What are the core benefits of deploying a digital system?
First and foremost, the move to a digital system results in ‘significant consent process improvements’ that are compliant with mandated standards from the CQC NHSLA and Royal Colleges. As Mr. Lake made clear in his professional opinion:
“Digital consent is revolutionising the consent to surgical procedure treatment process.”

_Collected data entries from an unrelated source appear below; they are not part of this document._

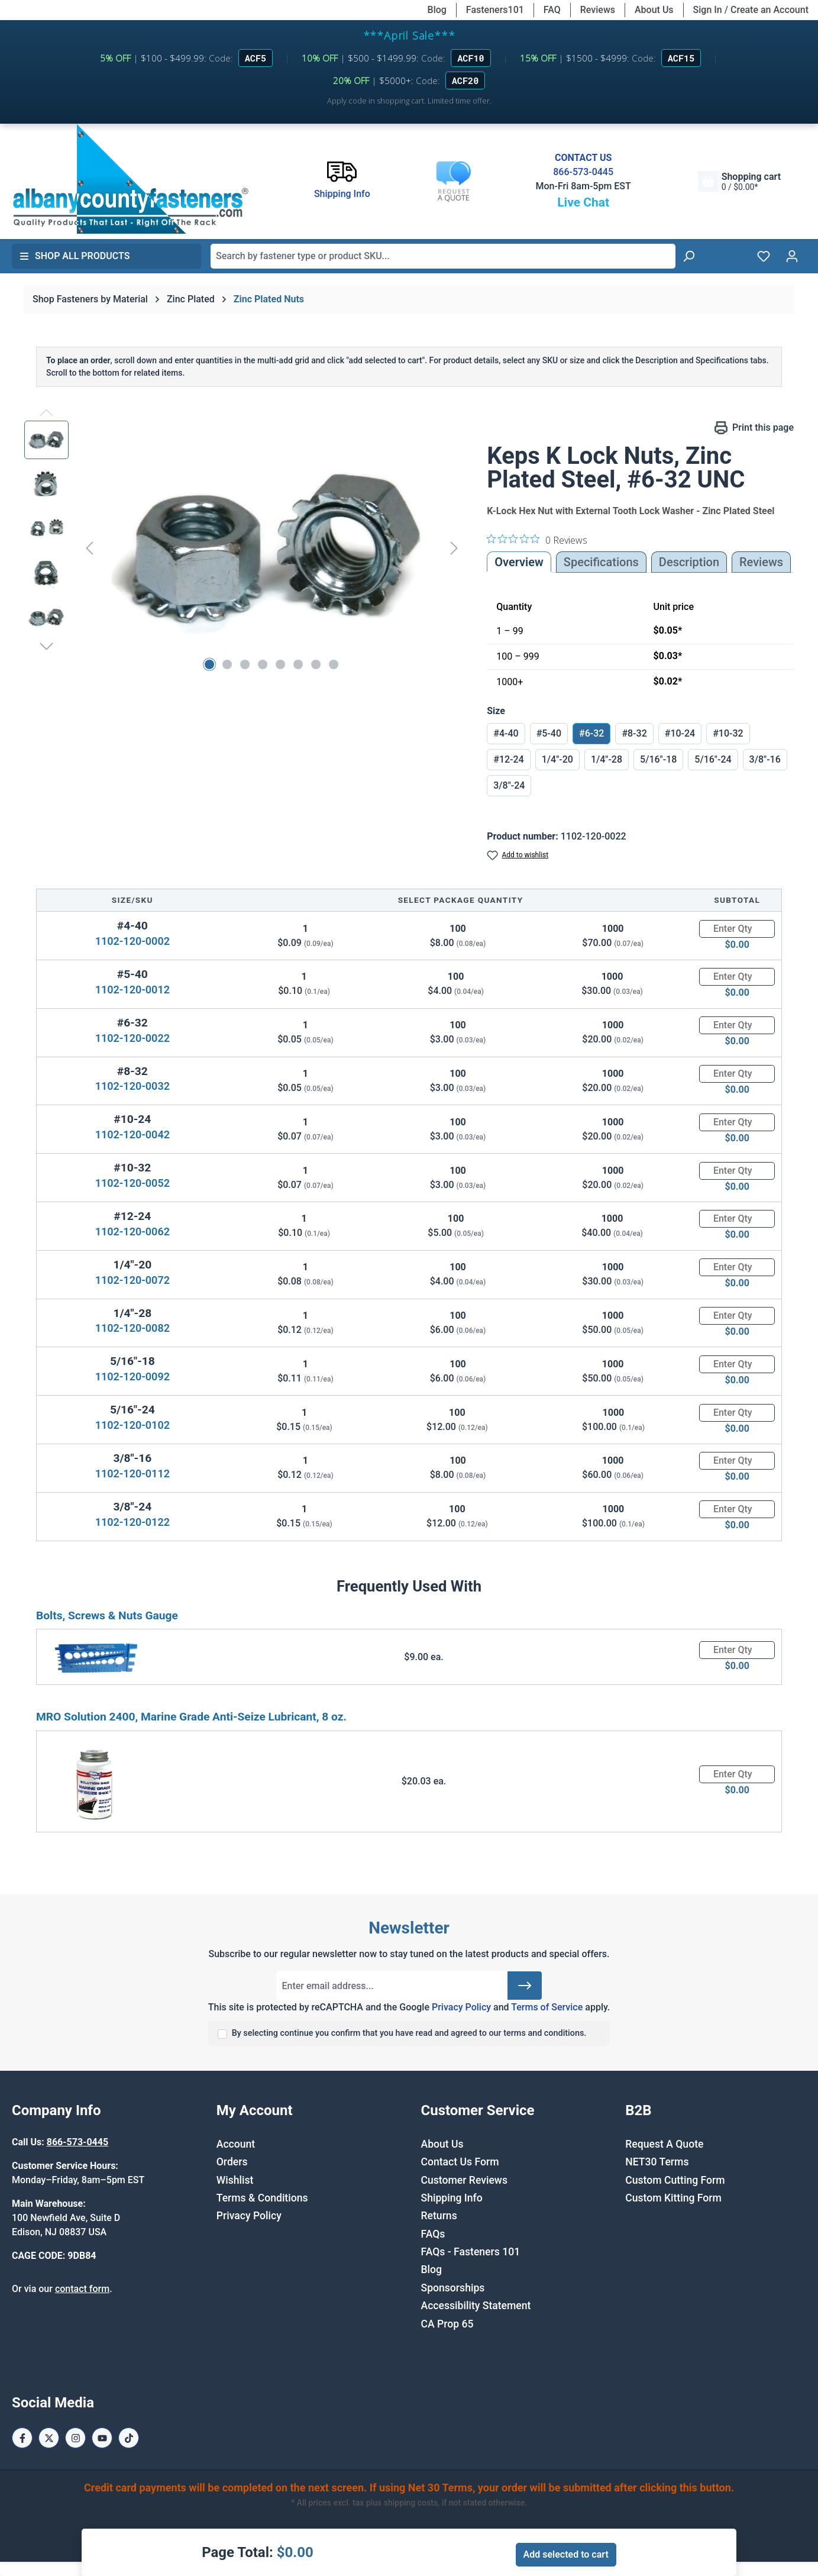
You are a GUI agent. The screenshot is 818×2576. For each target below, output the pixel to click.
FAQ (552, 9)
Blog (437, 9)
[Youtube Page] (102, 2437)
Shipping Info (452, 2198)
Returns (439, 2216)
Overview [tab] (519, 562)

Other improvements include reduced administrative time, which allows clinicians to consult with more patients. In addition to directly reducing the risk of surgical litigation cases, digital systems reduce costs though decreased clinic overheads, cancelled theatre slots impact, and direct administration costs. Importantly also, the digitisation process is fully in line with national initiatives such as NHS Digital Domain G – ‘Paper free at the Point of Care’.
Mr. Lake also outline the evolution of eConsent, developed collaboratively and in partnership with Wellbeing. As he stated:
“I wanted to lose the handwritten consent and for the forms to conform to necessary standardisation and with the ability to audit if required. Partnering with Wellbeing has ensured this and meant we’ve been able to extend and enhance those capabilities. eConsent is adaptable to different environments – you can use it in consultation, on the wards, and in so many different scenarios. It standardises and safeguards compliance within mandated standards.”